All records given below must be printed word for word.

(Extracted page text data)
▽
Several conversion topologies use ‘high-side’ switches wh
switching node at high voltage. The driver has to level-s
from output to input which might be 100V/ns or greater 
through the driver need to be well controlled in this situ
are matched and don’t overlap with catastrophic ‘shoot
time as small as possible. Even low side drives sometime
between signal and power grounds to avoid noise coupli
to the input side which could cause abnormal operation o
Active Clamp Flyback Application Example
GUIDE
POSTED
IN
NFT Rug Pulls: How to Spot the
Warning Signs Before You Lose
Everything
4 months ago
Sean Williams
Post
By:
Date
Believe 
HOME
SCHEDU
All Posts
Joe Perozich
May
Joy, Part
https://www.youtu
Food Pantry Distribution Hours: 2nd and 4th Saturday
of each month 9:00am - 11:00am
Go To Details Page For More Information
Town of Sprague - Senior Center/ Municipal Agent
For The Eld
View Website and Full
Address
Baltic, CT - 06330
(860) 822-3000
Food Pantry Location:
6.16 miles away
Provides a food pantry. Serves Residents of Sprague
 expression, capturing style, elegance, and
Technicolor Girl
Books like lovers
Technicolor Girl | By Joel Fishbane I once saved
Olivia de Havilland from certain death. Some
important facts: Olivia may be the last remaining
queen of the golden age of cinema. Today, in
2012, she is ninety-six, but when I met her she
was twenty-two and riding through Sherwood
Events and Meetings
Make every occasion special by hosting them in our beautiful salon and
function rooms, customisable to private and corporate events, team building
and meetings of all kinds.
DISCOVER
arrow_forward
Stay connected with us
△
SOLVED EXERCISE:
Several conversion topologies use ‘high-side’ switches wh
switching node at high voltage. The driver has to level-s
from output to input which might be 100V/ns or greater 
through the driver need to be well controlled in this situ
are matched and don’t overlap with catastrophic ‘shoot
time as small as possible. Even low side drives sometime
between signal and power grounds to avoid noise coupli
to the input side which could cause abnormal operation o
Active Clamp Flyback Application Example
GUIDE
POSTED
IN
NFT Rug Pulls: How to Spot the
Warning Signs Before You Lose
Everything
4 months ago
Sean Williams
Post
By:
Date
Believe 
HOME
SCHEDU
All Posts
Joe Perozich
May
Joy, Part
https://www.youtu
Food Pantry Distribution Hours: 2nd and 4th Saturday
of each month 9:00am - 11:00am
Go To Details Page For More Information
Town of Sprague - Senior Center/ Municipal Agent
For The Eld
View Website and Full
Address
Baltic, CT - 06330
(860) 822-3000
Food Pantry Location:
6.16 miles away
Provides a food pantry. Serves Residents of Sprague
 expression, capturing style, elegance, and
Technicolor Girl
Books like lovers
Technicolor Girl | By Joel Fishbane I once saved
Olivia de Havilland from certain death. Some
important facts: Olivia may be the last remaining
queen of the golden age of cinema. Today, in
2012, she is ninety-six, but when I met her she
was twenty-two and riding through Sherwood
Events and Meetings
Make every occasion special by hosting them in our beautiful salon and
function rooms, customisable to private and corporate events, team building
and meetings of all kinds.
DISCOVER
arrow_forward
Stay connected with us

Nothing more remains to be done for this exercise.